Outro ponto central da entrevista foi a crise migratória global. O Pontífice reconheceu o direito dos países de estabelecerem regras para suas fronteiras, mas criticou duramente a forma como muitos migrantes são tratados.

Ele levantou uma reflexão direta:

"“O que faz o Norte do mundo para ajudar o Sul?”"
Segundo o Papa, a migração é consequência de desigualdades estruturais. Ele defendeu maior compromisso das nações ricas e das grandes empresas no desenvolvimento dos países mais pobres, especialmente na África, evitando que milhões sejam forçados a deixar suas terras.
Relações diplomáticas e líderes autoritários
Questionado sobre encontros com líderes considerados autoritários, o Papa explicou que a presença da Santa Sé nesses contextos não significa apoio, mas sim uma estratégia diplomática para promover melhorias concretas.
Segundo ele, muitas ações acontecem “nos bastidores”, como negociações por libertação de presos políticos e ajuda humanitária. A prioridade, reforçou, é sempre o bem das pessoas.

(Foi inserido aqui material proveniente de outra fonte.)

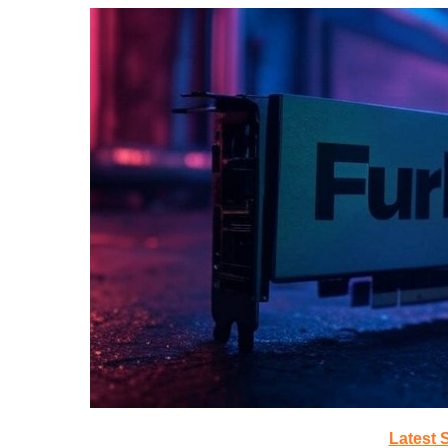
Latest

Igreja, moral e acolhimento

Sobre a bênção de casais homossexuais, tema que gera debates dentro da Igreja, o Papa confirmou que o Vaticano não concorda com formalizações adotadas em algumas dioceses, como na Alemanha. No entanto, fez questão de reafirmar o princípio da acolhida universal.
Inspirando-se em uma expressão já conhecida, destacou:
"“Todos, todos, todos são convidados.”"
Ele também alertou para o risco de reduzir a moral cristã apenas à sexualidade, destacando que questões como justiça, liberdade e dignidade humana devem ter maior centralidade.

Contra a pena de morte

O Papa Leão XIV também condenou explicitamente a pena de morte, reforçando a defesa da vida em todas as suas etapas.
"“A vida humana deve ser respeitada desde a concepção até a morte natural.”"
Ele criticou regimes que executam opositores ou cidadãos, classificando tais práticas como injustas e incompatíveis com a dignidade humana.

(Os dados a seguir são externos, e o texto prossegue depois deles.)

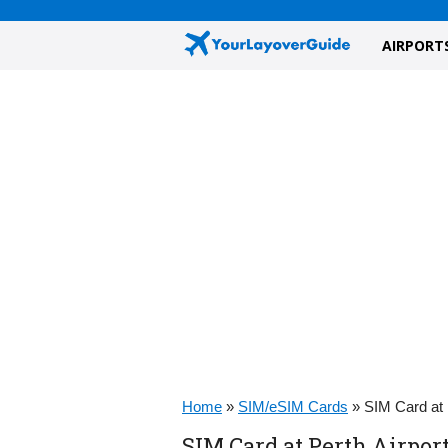
AIRPORT
Home
»
SIM/eSIM Cards
»
SIM Card at 
SIM Card at Perth Airport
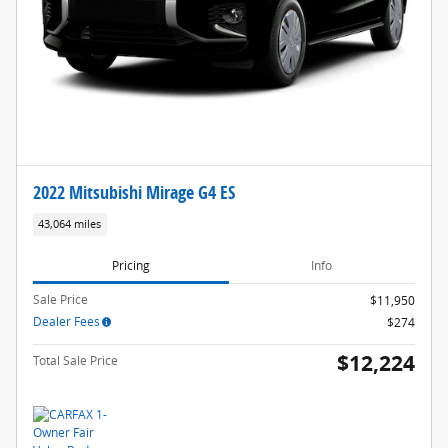
2022 Mitsubishi Mirage G4 ES
43,064 miles
Pricing
Info
Sale Price
$11,950
Dealer Fees
$274
$12,224
Total Sale Price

Missão pastoral acima de tudo

Ao final, o Pontífice voltou ao sentido principal de sua viagem: estar próximo das pessoas. Mais do que discursos políticos, ele destacou a importância de caminhar com o povo, ouvir suas dores e fortalecer a fé.
A passagem pela África, segundo ele, foi marcada por encontros profundos e sinais de esperança — uma experiência que reforça sua convicção de que a Igreja deve ser presença viva junto aos que mais sofrem.